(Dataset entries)
>>

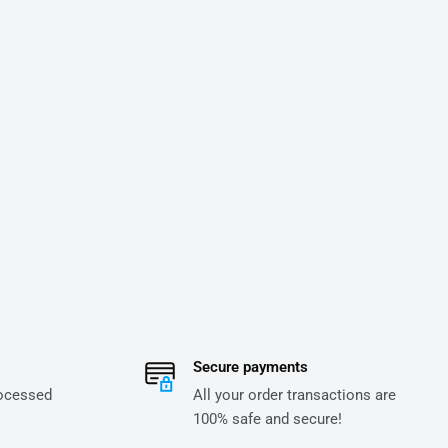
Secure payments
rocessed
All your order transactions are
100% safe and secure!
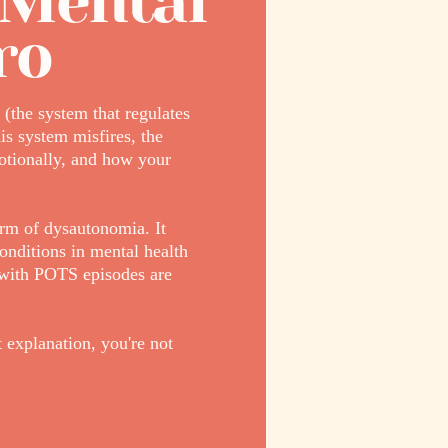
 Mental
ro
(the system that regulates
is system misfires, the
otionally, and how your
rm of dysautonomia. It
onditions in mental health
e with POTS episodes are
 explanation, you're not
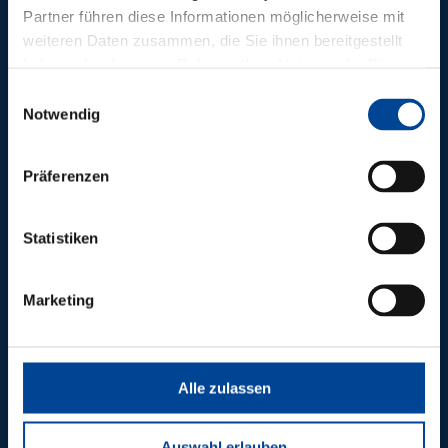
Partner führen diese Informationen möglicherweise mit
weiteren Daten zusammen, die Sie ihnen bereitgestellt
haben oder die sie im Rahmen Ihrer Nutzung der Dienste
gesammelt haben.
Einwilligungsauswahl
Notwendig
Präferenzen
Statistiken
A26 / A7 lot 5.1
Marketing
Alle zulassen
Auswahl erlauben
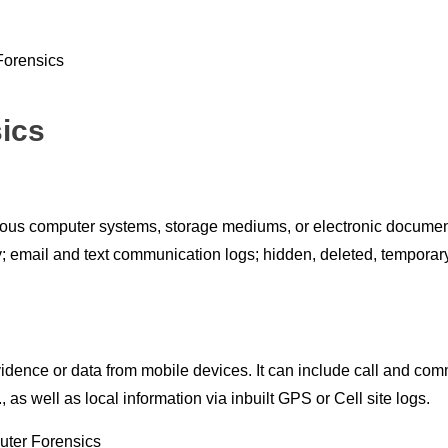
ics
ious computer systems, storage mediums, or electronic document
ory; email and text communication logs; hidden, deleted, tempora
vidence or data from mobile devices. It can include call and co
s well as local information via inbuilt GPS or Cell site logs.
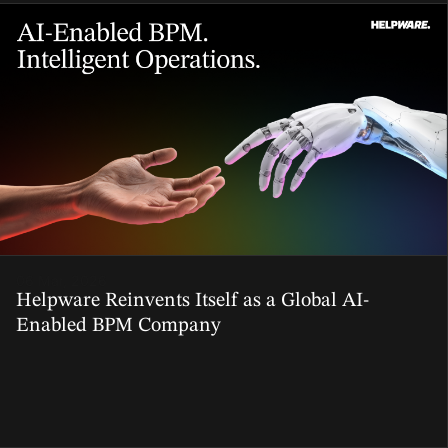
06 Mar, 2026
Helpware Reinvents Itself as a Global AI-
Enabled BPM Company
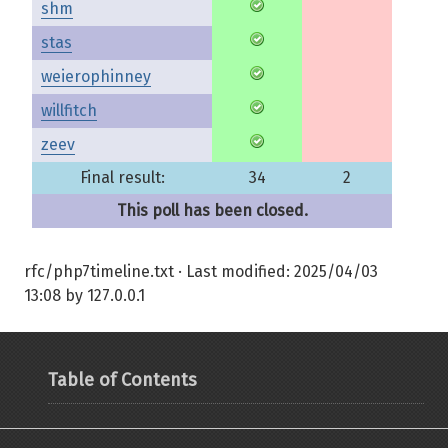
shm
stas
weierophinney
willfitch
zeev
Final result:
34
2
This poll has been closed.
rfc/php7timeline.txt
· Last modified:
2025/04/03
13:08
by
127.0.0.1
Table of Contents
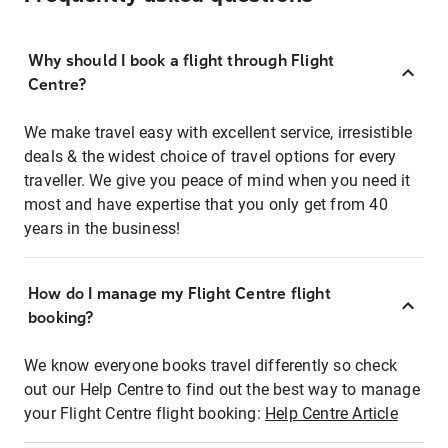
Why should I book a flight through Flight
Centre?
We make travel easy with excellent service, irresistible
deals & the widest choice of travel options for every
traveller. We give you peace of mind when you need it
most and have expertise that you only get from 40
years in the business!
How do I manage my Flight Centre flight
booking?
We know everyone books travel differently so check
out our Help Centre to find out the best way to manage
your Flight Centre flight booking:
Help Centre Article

<<
>>

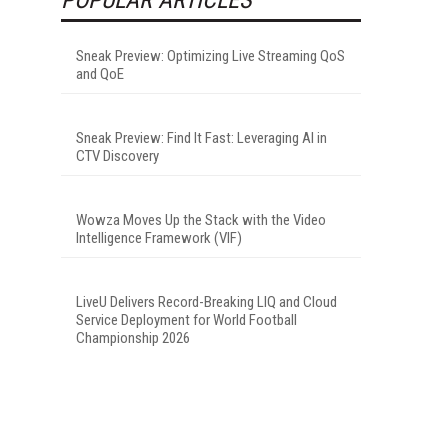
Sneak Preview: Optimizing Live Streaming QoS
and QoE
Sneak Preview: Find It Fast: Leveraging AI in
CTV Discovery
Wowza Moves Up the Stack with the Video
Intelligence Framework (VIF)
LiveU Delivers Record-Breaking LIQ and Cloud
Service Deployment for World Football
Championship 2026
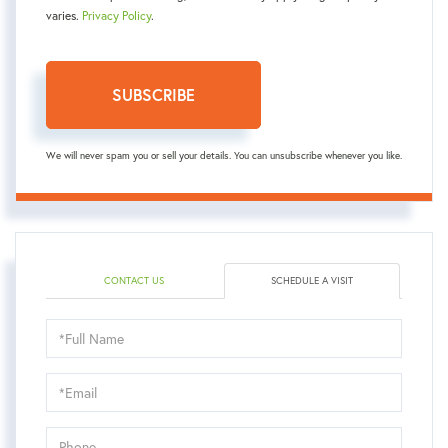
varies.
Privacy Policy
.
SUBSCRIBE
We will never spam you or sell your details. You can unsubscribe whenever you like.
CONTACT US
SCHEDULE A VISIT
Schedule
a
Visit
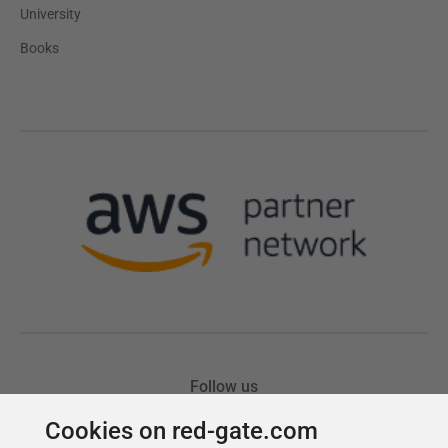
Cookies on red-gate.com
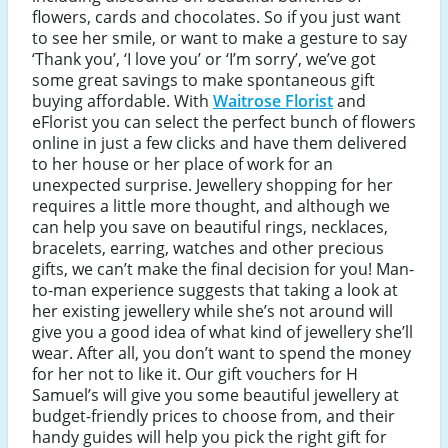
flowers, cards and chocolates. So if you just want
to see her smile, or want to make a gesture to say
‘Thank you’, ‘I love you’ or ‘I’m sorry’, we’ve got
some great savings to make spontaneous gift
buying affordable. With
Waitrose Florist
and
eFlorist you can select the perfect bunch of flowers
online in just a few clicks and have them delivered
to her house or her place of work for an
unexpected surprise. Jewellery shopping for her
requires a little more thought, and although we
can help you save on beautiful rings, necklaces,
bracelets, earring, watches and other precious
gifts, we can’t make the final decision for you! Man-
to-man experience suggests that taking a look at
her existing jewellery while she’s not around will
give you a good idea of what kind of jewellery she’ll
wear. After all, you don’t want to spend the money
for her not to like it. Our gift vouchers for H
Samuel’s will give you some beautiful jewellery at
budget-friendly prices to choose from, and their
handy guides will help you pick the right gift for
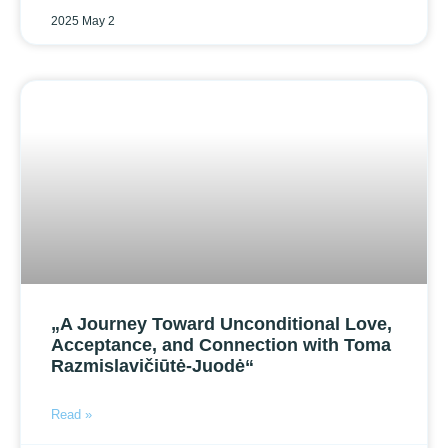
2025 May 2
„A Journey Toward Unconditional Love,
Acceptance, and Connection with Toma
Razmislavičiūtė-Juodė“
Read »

<<

> Assigned task:
From the records above, return each line that has the string "like".

> Written answer:
We will never spam you or sell your details. You can unsubscribe whenever you like.
for her not to like it. Our gift vouchers for H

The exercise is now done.